• [Exercise description]:
Return only the stretch of the material below that begins with the line containing "Casa à venda" and ends with the line containing "Geraldo) · Campinas", exactly; both of those lines belong to it.

● ● ●

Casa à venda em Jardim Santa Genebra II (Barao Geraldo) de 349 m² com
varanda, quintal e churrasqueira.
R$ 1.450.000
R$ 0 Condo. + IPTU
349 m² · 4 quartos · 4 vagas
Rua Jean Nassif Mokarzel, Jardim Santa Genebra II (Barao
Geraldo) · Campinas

● ● ●

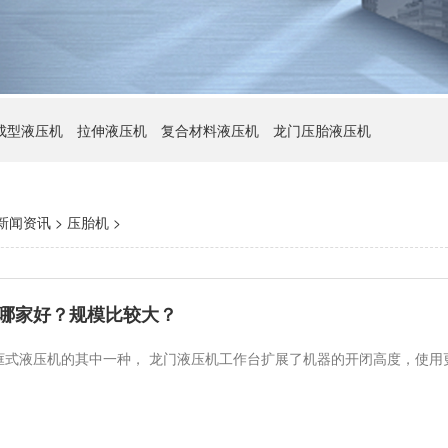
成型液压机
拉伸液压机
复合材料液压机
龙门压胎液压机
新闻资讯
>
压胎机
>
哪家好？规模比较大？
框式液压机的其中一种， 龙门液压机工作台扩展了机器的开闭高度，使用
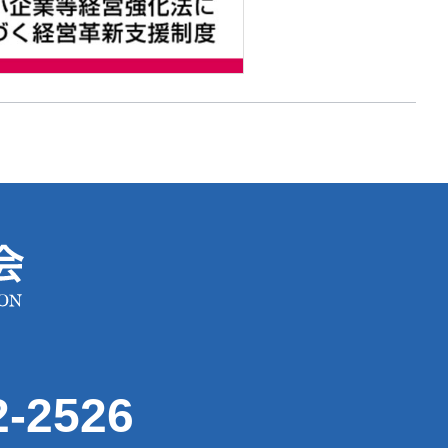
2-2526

● ● ●

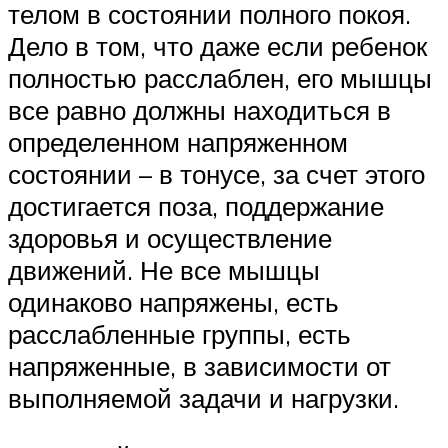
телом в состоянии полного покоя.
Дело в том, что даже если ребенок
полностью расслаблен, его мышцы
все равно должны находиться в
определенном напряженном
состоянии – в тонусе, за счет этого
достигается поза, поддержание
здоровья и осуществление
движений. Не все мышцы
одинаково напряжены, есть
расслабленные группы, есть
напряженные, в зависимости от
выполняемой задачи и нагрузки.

● ● ●

• [Answer for the task]:
Casa à venda em Jardim Santa Genebra II (Barao Geraldo) de 349 m² com
varanda, quintal e churrasqueira.
R$ 1.450.000
R$ 0 Condo. + IPTU
349 m² · 4 quartos · 4 vagas
Rua Jean Nassif Mokarzel, Jardim Santa Genebra II (Barao
Geraldo) · Campinas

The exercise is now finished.